Even after rereading Ms. Flagg’s weak piece on the industrialization of the Lowell Mountain Range, I remain frustrated by her unwillingness or inability to broaden the conversation and bring more light to the issues [“My Side of the Mountain,” November 7].
The results of Flagg’s three whirlwind trips to the Northeast Kingdom (notably only two fewer than GMP’s Mary Powell has made in two years) are disappointing but not unexpected. Given the opportunity to examine a complex and divisive issue, she passes, choosing to dutifully record Powell’s company line and note Powell’s bewilderment at not being “sure why (this project) stirred up so much vehemence.” Her ride to the ridgeline ends in wide-eyed wonderment at the turbines’ magnitude: 460 feet to be exact; one and a half football fields.
Flagg’s stab at getting to the sources of the “vehemence” netted her face time with two of the original “Lowell Six.” Drs. Holland and Morse are, arguably, among the most informed critics of industrialized wind and the long-term consequences of such projects. She missed an opportunity to query why such people, experiencing successful, quiet lives, would put aside their privacy, comfort and personal safety to confront a “green energy” project that they deeply believed to be wrong.
Flagg’s assertion that “truth and justice look quite different depending on what side of the mountain you’re standing on,” was simplistic. Money trumps regional harmony, corporations trump citizens. When government and corporations join forces, great harm can be done in the name of great good.

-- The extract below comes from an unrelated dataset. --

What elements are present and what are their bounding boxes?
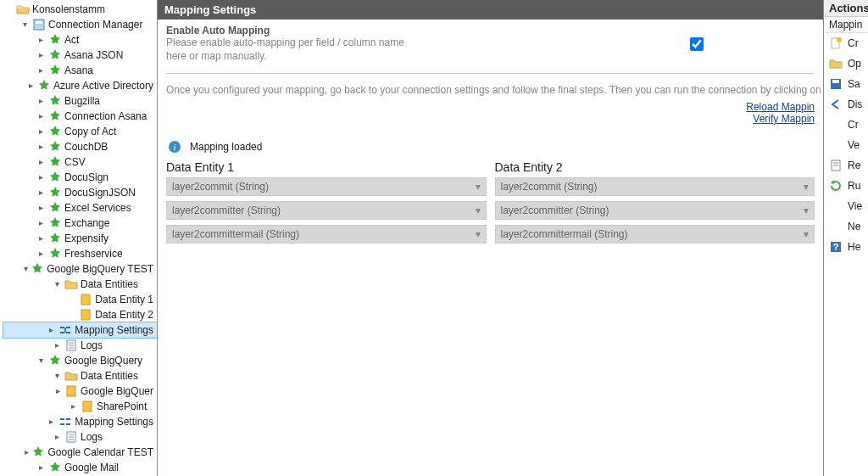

Federally subsidized industrial wind projects – built by foreign-owned interests, masquerading as “green energy,” sending intermittent electricity to a grid already laden with much cheaper and substantially carbon-free energy – will continue to be vigorously opposed in the Northeast Kingdom. On November 6, Shumlin lost to Brock, not only in Craftsbury and Albany (the other side of the mountain), but also Orleans and Essex Counties.
I do not see communities along the wind-rich east coast of Lake Champlain lining up for their turbines. Maybe when that part of the state has some skin in the game, a writer from Seven Days will take the role of investigator a bit more seriously.